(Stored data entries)

===

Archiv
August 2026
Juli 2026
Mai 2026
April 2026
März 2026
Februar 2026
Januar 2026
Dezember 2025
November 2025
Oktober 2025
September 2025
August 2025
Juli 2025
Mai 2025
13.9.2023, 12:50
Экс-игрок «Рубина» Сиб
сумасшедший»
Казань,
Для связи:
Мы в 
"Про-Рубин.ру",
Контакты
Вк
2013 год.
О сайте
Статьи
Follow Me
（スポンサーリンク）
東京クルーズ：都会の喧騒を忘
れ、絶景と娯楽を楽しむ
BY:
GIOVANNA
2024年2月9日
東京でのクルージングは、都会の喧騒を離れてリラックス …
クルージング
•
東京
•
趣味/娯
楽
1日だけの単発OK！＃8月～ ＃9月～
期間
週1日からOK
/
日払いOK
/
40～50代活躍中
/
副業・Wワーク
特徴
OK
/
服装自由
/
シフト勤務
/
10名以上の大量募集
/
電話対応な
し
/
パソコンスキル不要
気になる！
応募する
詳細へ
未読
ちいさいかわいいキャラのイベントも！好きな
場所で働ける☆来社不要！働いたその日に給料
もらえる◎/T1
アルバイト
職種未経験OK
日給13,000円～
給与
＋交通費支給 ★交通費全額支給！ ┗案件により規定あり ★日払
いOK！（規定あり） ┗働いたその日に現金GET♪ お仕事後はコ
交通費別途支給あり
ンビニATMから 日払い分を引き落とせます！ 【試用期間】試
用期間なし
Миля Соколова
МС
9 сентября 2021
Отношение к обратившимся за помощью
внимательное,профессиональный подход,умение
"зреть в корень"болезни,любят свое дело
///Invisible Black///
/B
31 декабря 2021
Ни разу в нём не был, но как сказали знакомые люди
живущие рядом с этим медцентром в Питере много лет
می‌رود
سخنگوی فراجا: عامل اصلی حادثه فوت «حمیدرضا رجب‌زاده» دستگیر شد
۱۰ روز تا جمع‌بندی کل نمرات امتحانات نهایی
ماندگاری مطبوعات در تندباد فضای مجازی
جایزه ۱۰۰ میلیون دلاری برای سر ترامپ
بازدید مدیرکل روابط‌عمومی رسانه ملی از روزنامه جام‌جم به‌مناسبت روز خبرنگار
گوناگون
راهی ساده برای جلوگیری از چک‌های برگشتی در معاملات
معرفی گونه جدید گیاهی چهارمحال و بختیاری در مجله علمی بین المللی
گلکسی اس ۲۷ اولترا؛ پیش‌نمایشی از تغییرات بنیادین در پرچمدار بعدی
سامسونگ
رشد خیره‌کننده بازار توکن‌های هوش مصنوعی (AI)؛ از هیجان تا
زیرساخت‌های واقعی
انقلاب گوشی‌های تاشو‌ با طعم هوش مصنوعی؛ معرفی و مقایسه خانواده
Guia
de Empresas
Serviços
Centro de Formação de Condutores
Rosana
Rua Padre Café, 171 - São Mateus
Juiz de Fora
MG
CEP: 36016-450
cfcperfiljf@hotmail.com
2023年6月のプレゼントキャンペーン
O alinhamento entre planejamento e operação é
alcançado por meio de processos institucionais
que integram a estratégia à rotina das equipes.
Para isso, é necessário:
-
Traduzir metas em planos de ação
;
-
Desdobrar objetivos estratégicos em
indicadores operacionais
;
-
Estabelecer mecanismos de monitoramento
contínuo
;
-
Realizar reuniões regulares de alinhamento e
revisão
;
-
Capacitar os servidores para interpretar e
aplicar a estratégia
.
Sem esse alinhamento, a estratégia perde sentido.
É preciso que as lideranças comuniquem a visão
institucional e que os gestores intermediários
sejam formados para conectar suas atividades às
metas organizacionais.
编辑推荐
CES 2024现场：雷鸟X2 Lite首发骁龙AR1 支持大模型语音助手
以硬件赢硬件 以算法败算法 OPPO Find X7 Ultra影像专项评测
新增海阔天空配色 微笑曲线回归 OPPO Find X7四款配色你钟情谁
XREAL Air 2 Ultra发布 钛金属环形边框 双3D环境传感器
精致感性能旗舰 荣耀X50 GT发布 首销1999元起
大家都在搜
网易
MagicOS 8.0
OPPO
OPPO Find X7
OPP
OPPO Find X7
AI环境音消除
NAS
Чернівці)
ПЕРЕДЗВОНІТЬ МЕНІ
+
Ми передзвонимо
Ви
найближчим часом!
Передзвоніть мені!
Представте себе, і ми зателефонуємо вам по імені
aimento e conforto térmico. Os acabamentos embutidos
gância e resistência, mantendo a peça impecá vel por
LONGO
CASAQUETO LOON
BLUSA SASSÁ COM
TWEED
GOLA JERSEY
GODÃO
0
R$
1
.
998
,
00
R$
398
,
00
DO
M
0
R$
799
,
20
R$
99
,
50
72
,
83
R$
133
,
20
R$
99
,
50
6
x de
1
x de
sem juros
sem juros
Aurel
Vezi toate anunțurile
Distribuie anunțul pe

===

AIM OF THE TASK: Give the records again, unchanged and complete.

RESULT FOR THIS EXERCISE:
Archiv
August 2026
Juli 2026
Mai 2026
April 2026
März 2026
Februar 2026
Januar 2026
Dezember 2025
November 2025
Oktober 2025
September 2025
August 2025
Juli 2025
Mai 2025
13.9.2023, 12:50
Экс-игрок «Рубина» Сиб
сумасшедший»
Казань,
Для связи:
Мы в 
"Про-Рубин.ру",
Контакты
Вк
2013 год.
О сайте
Статьи
Follow Me
（スポンサーリンク）
東京クルーズ：都会の喧騒を忘
れ、絶景と娯楽を楽しむ
BY:
GIOVANNA
2024年2月9日
東京でのクルージングは、都会の喧騒を離れてリラックス …
クルージング
•
東京
•
趣味/娯
楽
1日だけの単発OK！＃8月～ ＃9月～
期間
週1日からOK
/
日払いOK
/
40～50代活躍中
/
副業・Wワーク
特徴
OK
/
服装自由
/
シフト勤務
/
10名以上の大量募集
/
電話対応な
し
/
パソコンスキル不要
気になる！
応募する
詳細へ
未読
ちいさいかわいいキャラのイベントも！好きな
場所で働ける☆来社不要！働いたその日に給料
もらえる◎/T1
アルバイト
職種未経験OK
日給13,000円～
給与
＋交通費支給 ★交通費全額支給！ ┗案件により規定あり ★日払
いOK！（規定あり） ┗働いたその日に現金GET♪ お仕事後はコ
交通費別途支給あり
ンビニATMから 日払い分を引き落とせます！ 【試用期間】試
用期間なし
Миля Соколова
МС
9 сентября 2021
Отношение к обратившимся за помощью
внимательное,профессиональный подход,умение
"зреть в корень"болезни,любят свое дело
///Invisible Black///
/B
31 декабря 2021
Ни разу в нём не был, но как сказали знакомые люди
живущие рядом с этим медцентром в Питере много лет
می‌رود
سخنگوی فراجا: عامل اصلی حادثه فوت «حمیدرضا رجب‌زاده» دستگیر شد
۱۰ روز تا جمع‌بندی کل نمرات امتحانات نهایی
ماندگاری مطبوعات در تندباد فضای مجازی
جایزه ۱۰۰ میلیون دلاری برای سر ترامپ
بازدید مدیرکل روابط‌عمومی رسانه ملی از روزنامه جام‌جم به‌مناسبت روز خبرنگار
گوناگون
راهی ساده برای جلوگیری از چک‌های برگشتی در معاملات
معرفی گونه جدید گیاهی چهارمحال و بختیاری در مجله علمی بین المللی
گلکسی اس ۲۷ اولترا؛ پیش‌نمایشی از تغییرات بنیادین در پرچمدار بعدی
سامسونگ
رشد خیره‌کننده بازار توکن‌های هوش مصنوعی (AI)؛ از هیجان تا
زیرساخت‌های واقعی
انقلاب گوشی‌های تاشو‌ با طعم هوش مصنوعی؛ معرفی و مقایسه خانواده
Guia
de Empresas
Serviços
Centro de Formação de Condutores
Rosana
Rua Padre Café, 171 - São Mateus
Juiz de Fora
MG
CEP: 36016-450
cfcperfiljf@hotmail.com
2023年6月のプレゼントキャンペーン
O alinhamento entre planejamento e operação é
alcançado por meio de processos institucionais
que integram a estratégia à rotina das equipes.
Para isso, é necessário:
-
Traduzir metas em planos de ação
;
-
Desdobrar objetivos estratégicos em
indicadores operacionais
;
-
Estabelecer mecanismos de monitoramento
contínuo
;
-
Realizar reuniões regulares de alinhamento e
revisão
;
-
Capacitar os servidores para interpretar e
aplicar a estratégia
.
Sem esse alinhamento, a estratégia perde sentido.
É preciso que as lideranças comuniquem a visão
institucional e que os gestores intermediários
sejam formados para conectar suas atividades às
metas organizacionais.
编辑推荐
CES 2024现场：雷鸟X2 Lite首发骁龙AR1 支持大模型语音助手
以硬件赢硬件 以算法败算法 OPPO Find X7 Ultra影像专项评测
新增海阔天空配色 微笑曲线回归 OPPO Find X7四款配色你钟情谁
XREAL Air 2 Ultra发布 钛金属环形边框 双3D环境传感器
精致感性能旗舰 荣耀X50 GT发布 首销1999元起
大家都在搜
网易
MagicOS 8.0
OPPO
OPPO Find X7
OPP
OPPO Find X7
AI环境音消除
NAS
Чернівці)
ПЕРЕДЗВОНІТЬ МЕНІ
+
Ми передзвонимо
Ви
найближчим часом!
Передзвоніть мені!
Представте себе, і ми зателефонуємо вам по імені
aimento e conforto térmico. Os acabamentos embutidos
gância e resistência, mantendo a peça impecá vel por
LONGO
CASAQUETO LOON
BLUSA SASSÁ COM
TWEED
GOLA JERSEY
GODÃO
0
R$
1
.
998
,
00
R$
398
,
00
DO
M
0
R$
799
,
20
R$
99
,
50
72
,
83
R$
133
,
20
R$
99
,
50
6
x de
1
x de
sem juros
sem juros
Aurel
Vezi toate anunțurile
Distribuie anunțul pe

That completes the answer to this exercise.